A Seventeenth-Century Chinese Astronomical Treatise

Chinese Astrolabe, 1607

This illustrated treatise on the astrolabe represents one of the earliest systematic works on European astronomical knowledge by a Chinese author. It was produced in the latter portion of the Ming Dynasty through the influence of early generations of Jesuit missionaries to China and their efforts to impress, and ultimately to convert to Roman Catholicism, the native populace. This they pursued, in part, through sharing the best natural philosophical and technological knowledge Europe had to offer the wider world. The Hangzhou courtier, mathematician, and Catholic convert Li Zhizao constructed his treatise on the astrolabe after a decade of close collaboration with the celebrated Jesuit Matteo Ricci, seeking to reconcile Chinese and European teachings and beliefs. Ricci, one of the most famous of all Jesuit missionaries to China, was the first to set foot in Beijing in 1582 at the invitation of Emperor Wanli, who was interested in Ricci’s knowledge of the astronomical sciences. Ricci in turn helped with the translation of Euclid’s Geometry (1607) into Chinese, and of Confucian texts into Latin.

Printed on rice paper, the Hopkins copy of Li Zhizao’s work also preserves its original Asian paper binding. Its survival, after crossing oceans from China to Europe and, ultimately, to Baltimore, is almost certainly thanks to its having been bound in whole into a sturdier western binding structure. It is believed that Ricci sent copies of this book to the Father General of the Jesuits in Rome, and to his mentor Christopher Clavius, to celebrate these early intellectual and cultural attainments within the China mission.
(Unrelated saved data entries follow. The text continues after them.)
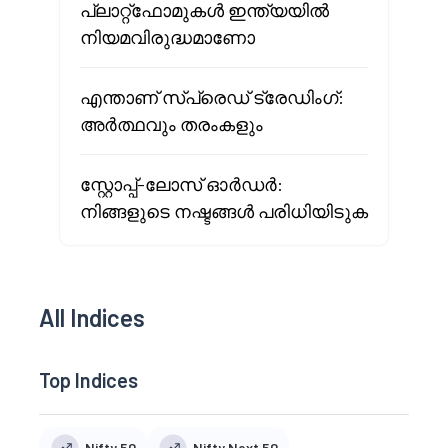
പ്ലാറ്റ്ഫോമുകൾ ഇന്ത്യയിൽ
നിയമവിരുദ്ധമാണോ
എന്താണ് സ്പ്രെഡ് ട്രേഡിംഗ്:
അർത്ഥവും തരംകളും
സ്റ്റോപ്പ്-ലോസ് ഓർഡർ:
നിങ്ങളുടെ നഷ്ടങ്ങൾ പരിധിയിടുക
All Indices
Top Indices
Nifty 50
Nifty Next 50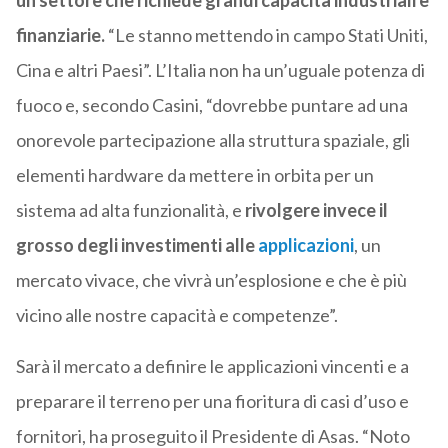
un settore che richiede grandi capacità industriali e
finanziarie.
“Le stanno mettendo in campo Stati Uniti,
Cina e altri Paesi”. L’Italia non ha un’uguale potenza di
fuoco e, secondo Casini, “dovrebbe puntare ad una
onorevole partecipazione alla struttura spaziale, gli
elementi hardware da mettere in orbita per un
sistema ad alta funzionalità, e
rivolgere invece il
grosso degli investimenti alle
applicazioni
, un
mercato vivace, che vivrà un’esplosione e che è più
vicino alle nostre capacità e competenze”.
Sarà il mercato a definire le applicazioni vincenti e a
preparare il terreno per una fioritura di casi d’uso e
fornitori, ha proseguito il Presidente di Asas. “Noto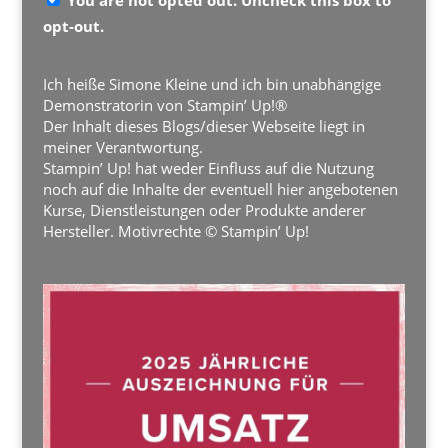
You are not opted out. Uncheck this box to
opt-out.
Ich heiße Simone Kleine und ich bin unabhängige
Demonstratorin von Stampin’ Up!®
Der Inhalt dieses Blogs/dieser Webseite liegt in
meiner Verantwortung.
Stampin’ Up! hat weder Einfluss auf die Nutzung
noch auf die Inhalte der eventuell hier angebotenen
Kurse, Dienstleistungen oder Produkte anderer
Hersteller. Motivrechte © Stampin’ Up!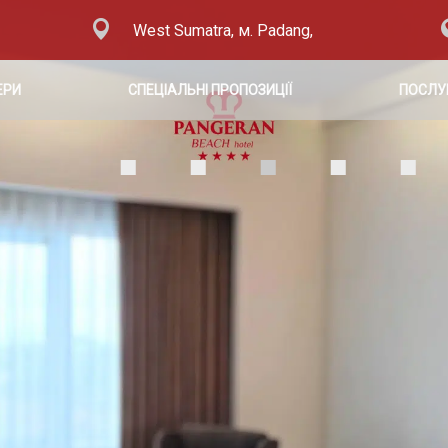
West Sumatra, м. Padang,
ЕРИ
СПЕЦІАЛЬНІ ПРОПОЗИЦІЇ
ПОСЛУ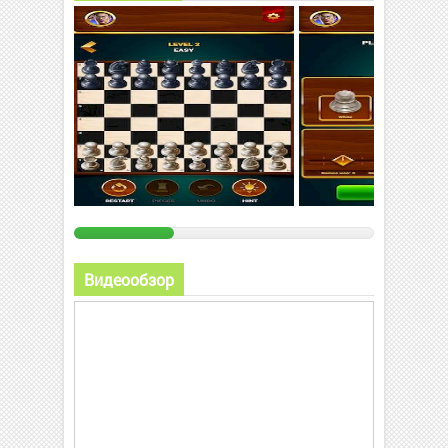
Видеообзор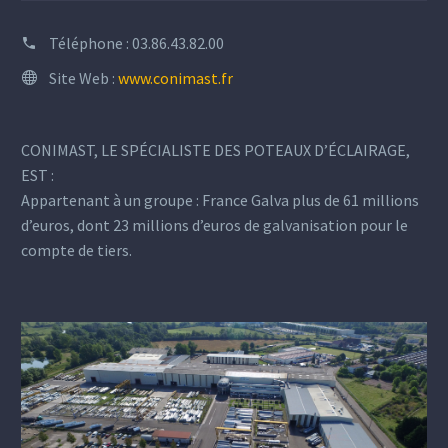
Téléphone :
03.86.43.82.00
Site Web :
www.conimast.fr
CONIMAST, LE SPÉCIALISTE DES POTEAUX D’ÉCLAIRAGE,
EST :
Appartenant à un groupe : France Galva plus de 61 millions
d’euros, dont 23 millions d’euros de galvanisation pour le
compte de tiers.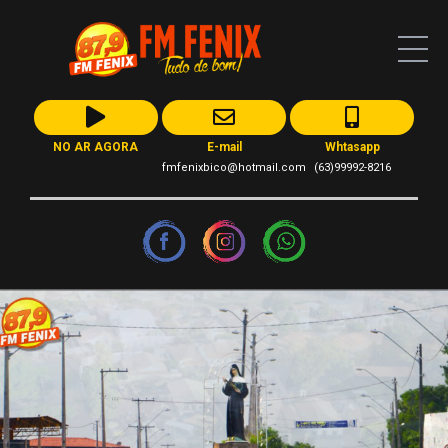
NO AR AGORA
E-mail
Whtasapp
fmfenixbico@hotmail.com
(63)99992-8216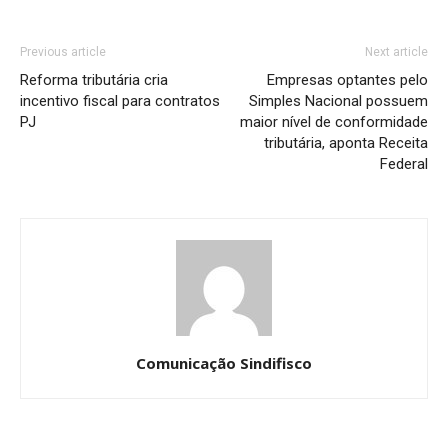
Previous article
Next article
Reforma tributária cria
Empresas optantes pelo
incentivo fiscal para contratos
Simples Nacional possuem
PJ
maior nível de conformidade
tributária, aponta Receita
Federal
Comunicação Sindifisco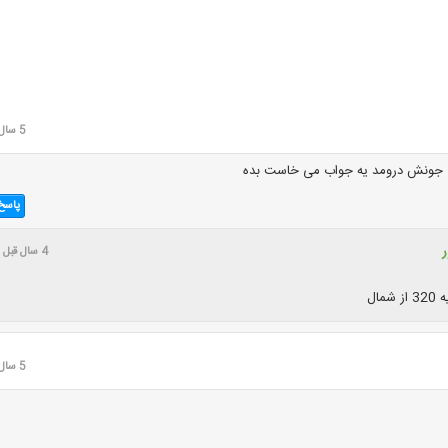
5 سال قبل
جونش درومد یه جواب می خاست بده
پاسخ
4 سال قبل
شمال
5 سال قبل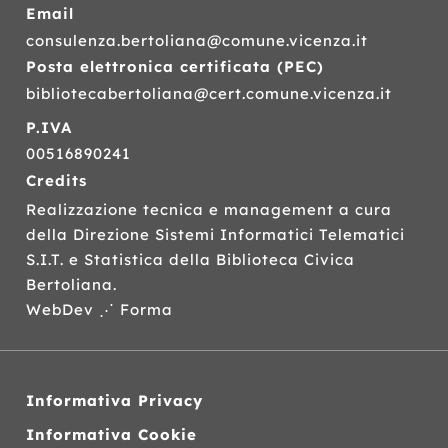
Email
consulenza.bertoliana@comune.vicenza.it
Posta elettronica certificata (
PEC
)
bibliotecabertoliana@cert.comune.vicenza.it
P.IVA
00516890241
Credits
Realizzazione tecnica e management a cura
della Direzione Sistemi Informatici Telematici
S.I.T.
e Statistica della Biblioteca Civica
Bertoliana.
WebDev ⋰ Forma
Informativa Privacy
Informativa Cookie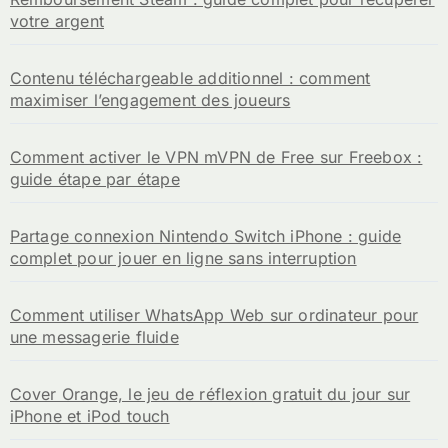
votre argent
Contenu téléchargeable additionnel : comment
maximiser l’engagement des joueurs
Comment activer le VPN mVPN de Free sur Freebox :
guide étape par étape
Partage connexion Nintendo Switch iPhone : guide
complet pour jouer en ligne sans interruption
Comment utiliser WhatsApp Web sur ordinateur pour
une messagerie fluide
Cover Orange, le jeu de réflexion gratuit du jour sur
iPhone et iPod touch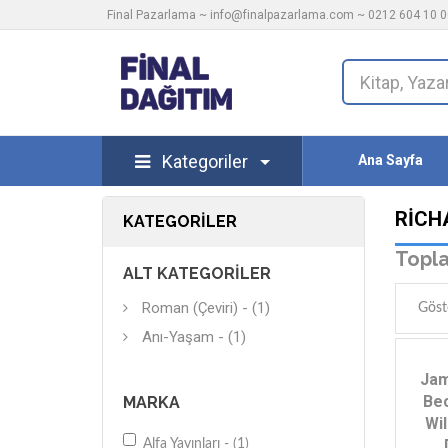
Final Pazarlama ~
info@finalpazarlama.com
~ 0212 604 10 00
Kategoriler
Ana Sayfa
RICH
KATEGORILER
Topla
ALT KATEGORILER
Roman (Çeviri) - (1)
Göst
Anı-Yaşam - (1)
Jam
Bec
MARKA
Wil
Alfa Yayınları - (1)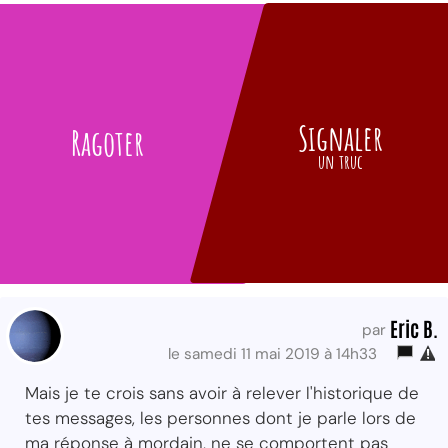
Signaler
Ragoter
un truc
Eric B.
par
le samedi 11 mai 2019 à 14h33
Mais je te crois sans avoir à relever l'historique de
tes messages, les personnes dont je parle lors de
ma réponse à mordain, ne se comportent pas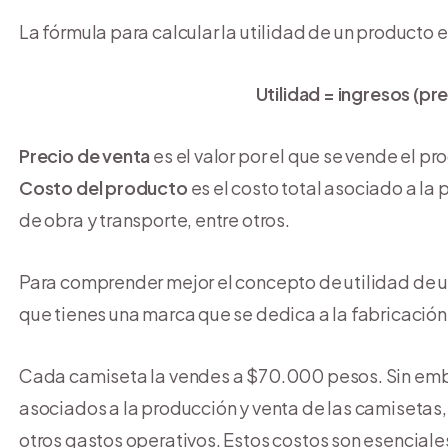
La fórmula para calcular la utilidad de un producto e
Utilidad = ingresos (pr
Precio de venta
es el valor por el que se vende el pr
Costo del producto
es el costo total asociado a la 
de obra y transporte, entre otros.
Para comprender mejor el concepto de utilidad de 
que tienes una marca que se dedica a la fabricació
Cada camiseta la vendes a $70.000 pesos. Sin emba
asociados a la producción y venta de las camisetas, 
otros gastos operativos. Estos costos son esenciales 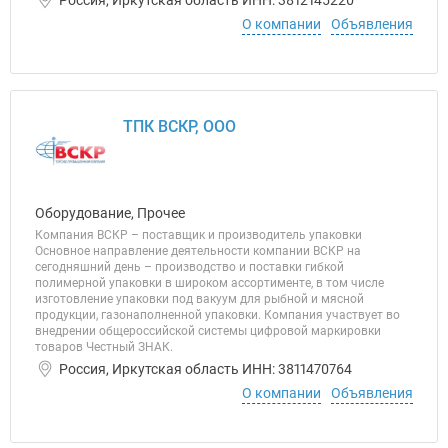
Россия, Иркутская область ИНН: 3812145220
О компании
Объявления
ТПК ВСКР, ООО
Оборудование, Прочее
Компания ВСКР – поставщик и производитель упаковки
Основное направление деятельности компании ВСКР на
сегодняшний день – производство и поставки гибкой
полимерной упаковки в широком ассортименте, в том числе
изготовление упаковки под вакуум для рыбной и мясной
продукции, газонаполненной упаковки. Компания участвует во
внедрении общероссийской системы цифровой маркировки
товаров Честный ЗНАК.
Россия, Иркутская область ИНН: 3811470764
О компании
Объявления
Though its subject matter invariably draws the reader’s gaze upwards into the night sky, this book nonetheless stands as a profound memorial to the truly global and worldly scope of the Renaissance and the Scientific Revolution, the first fruits of erudite cross-cultural dialogue, and the transmission and fusion across languages and entire continents.

—Kelsey Champagne, Earle Havens

Chinese Astrolabe, 1607

Bibliography

R. Po-chia Hsia, “Beijing,” in A Jesuit in the Forbidden City: Matteo Ricci, 1552–1610 (Oxford University Press, 2010), 202–23; Yu Liu, “The Spiritual Journey of an Independent Thinker: The Conversion of Li Zhizao to Catholicism,” Journal of World History 22:3 (September 2011), 433–53; Yuen-Sang Leung, “Towards a Hyphenated Identity: Li Zhizao’s Search for a Confucian-Christian Synthesis,” Monumenta Serica 39 (1990-91), 115–30.